DIRECTIONS: What you return must be exactly the lines from the beginning of the material through the line containing "Acerca de WikiPía (381, 832)", both included, and no pictures.

GIVEN INFORMATION:
________________________
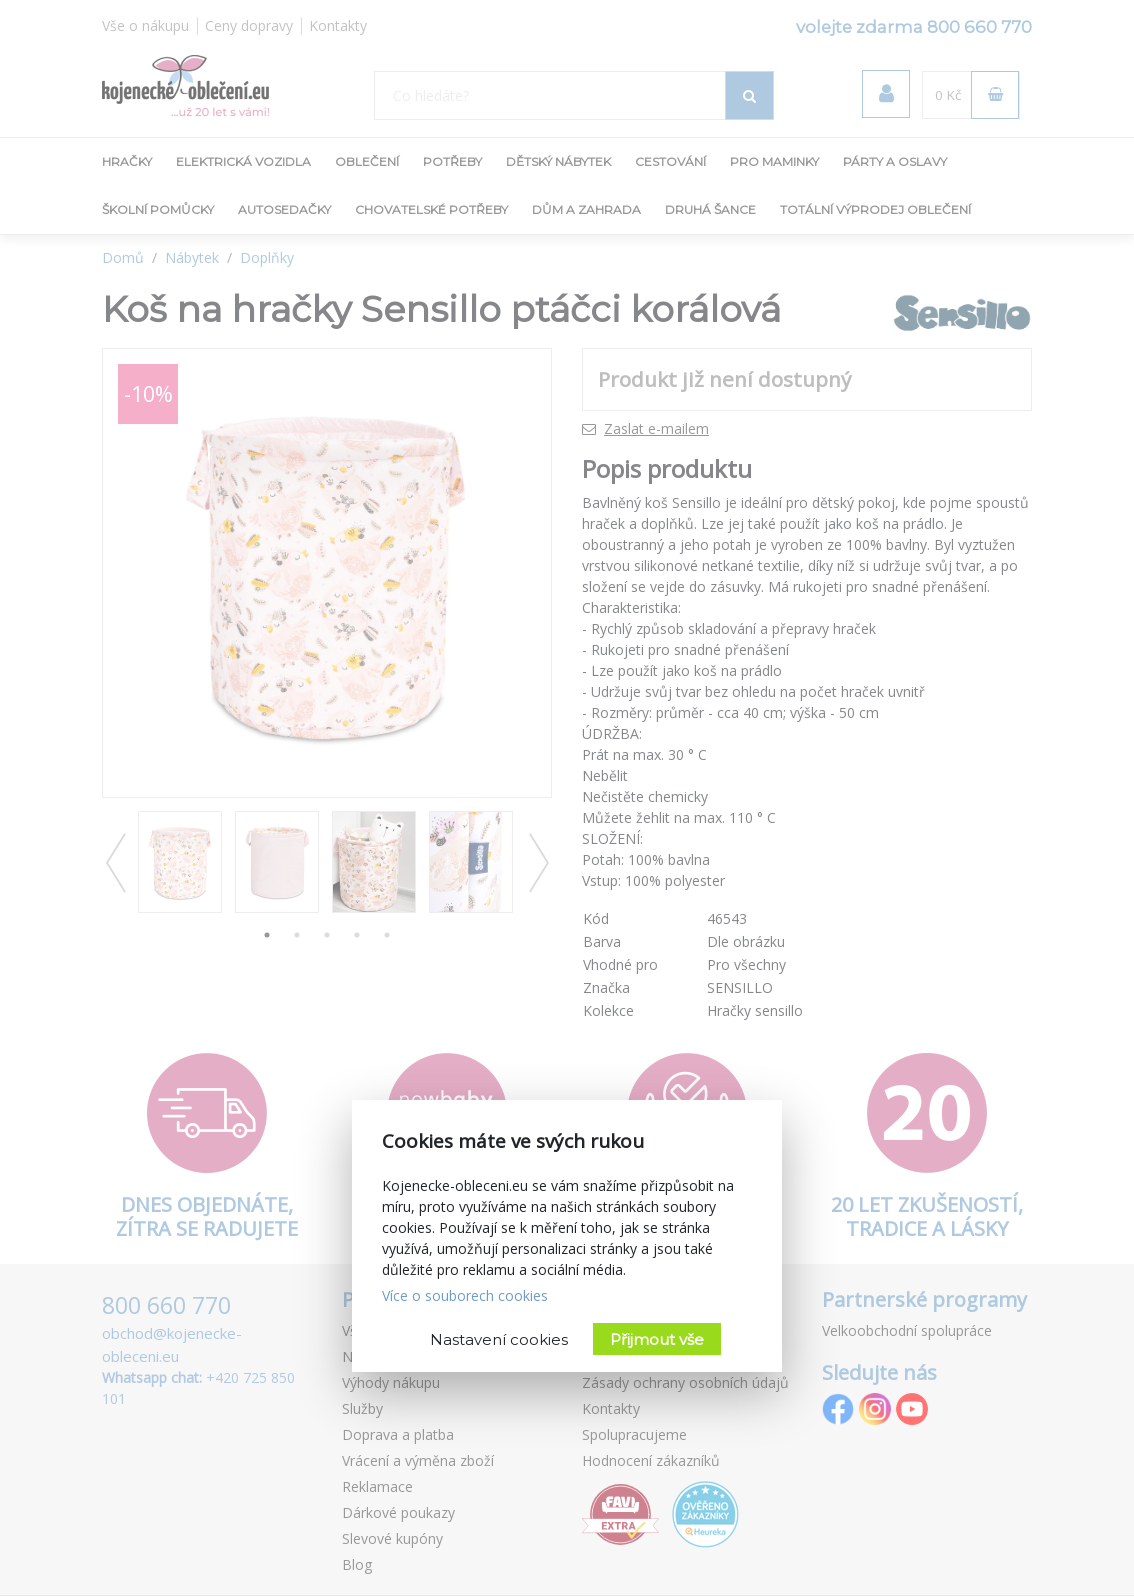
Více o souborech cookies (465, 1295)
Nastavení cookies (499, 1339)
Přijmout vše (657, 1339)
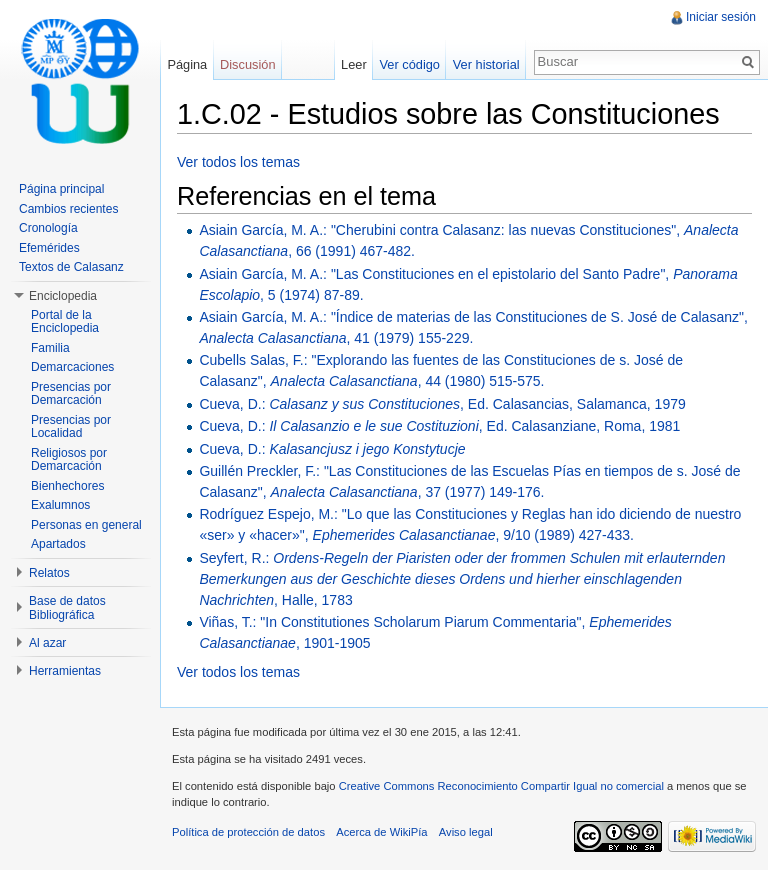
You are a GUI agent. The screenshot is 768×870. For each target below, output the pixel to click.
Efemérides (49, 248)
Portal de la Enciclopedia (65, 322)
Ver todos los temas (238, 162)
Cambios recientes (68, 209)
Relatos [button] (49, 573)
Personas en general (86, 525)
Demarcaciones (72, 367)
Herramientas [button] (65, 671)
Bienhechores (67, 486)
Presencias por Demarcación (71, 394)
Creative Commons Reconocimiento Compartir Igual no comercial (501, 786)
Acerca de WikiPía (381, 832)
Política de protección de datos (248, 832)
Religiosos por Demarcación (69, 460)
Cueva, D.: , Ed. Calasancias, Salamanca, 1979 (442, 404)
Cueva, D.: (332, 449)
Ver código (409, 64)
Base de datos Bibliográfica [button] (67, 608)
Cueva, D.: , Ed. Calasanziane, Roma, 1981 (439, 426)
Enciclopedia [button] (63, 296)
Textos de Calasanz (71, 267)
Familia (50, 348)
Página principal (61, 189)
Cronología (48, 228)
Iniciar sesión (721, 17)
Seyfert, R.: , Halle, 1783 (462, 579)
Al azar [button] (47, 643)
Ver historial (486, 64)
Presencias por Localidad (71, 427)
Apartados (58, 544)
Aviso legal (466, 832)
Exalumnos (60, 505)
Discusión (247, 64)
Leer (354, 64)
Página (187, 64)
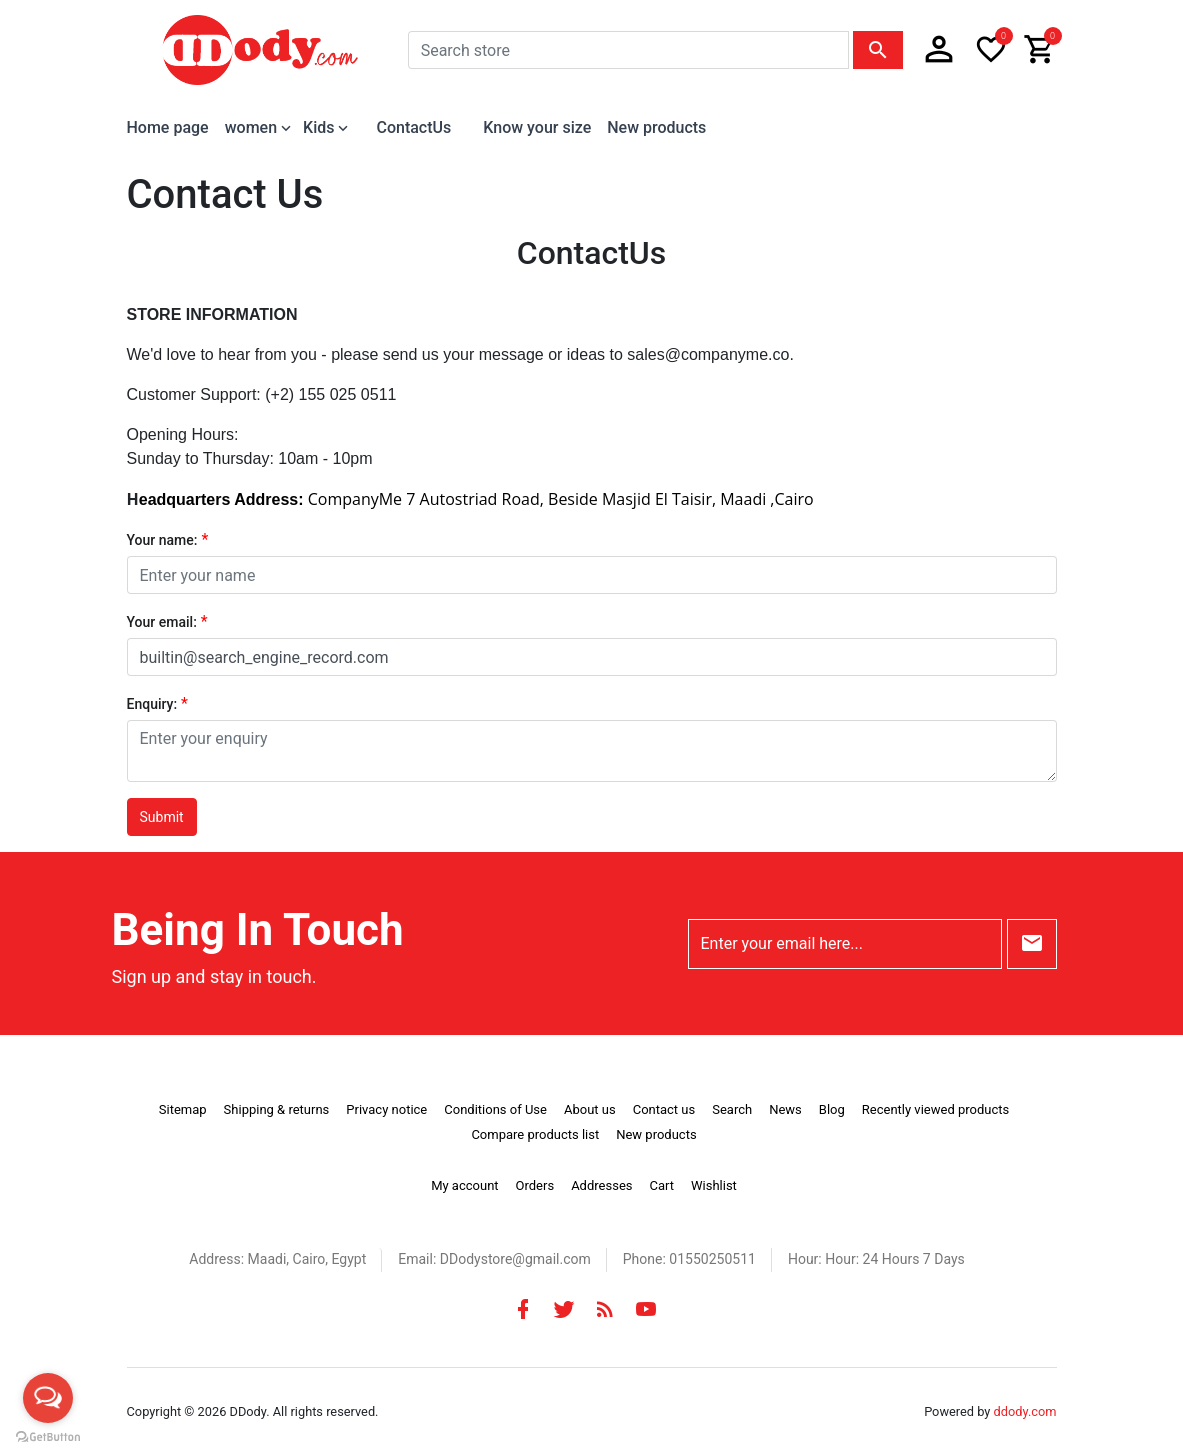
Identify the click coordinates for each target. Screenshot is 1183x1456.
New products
________________________
OUTPUT BELOW:
Více o souborech cookies (465, 1295)
Nastavení cookies (499, 1339)
Přijmout vše (657, 1339)
You are a GUI agent. The screenshot is 768×870. For each target below, output the pixel to click.
Efemérides (49, 248)
Portal de la Enciclopedia (65, 322)
Ver todos los temas (238, 162)
Cambios recientes (68, 209)
Relatos [button] (49, 573)
Personas en general (86, 525)
Demarcaciones (72, 367)
Herramientas [button] (65, 671)
Bienhechores (67, 486)
Presencias por Demarcación (71, 394)
Creative Commons Reconocimiento Compartir Igual no comercial (501, 786)
Acerca de WikiPía (381, 832)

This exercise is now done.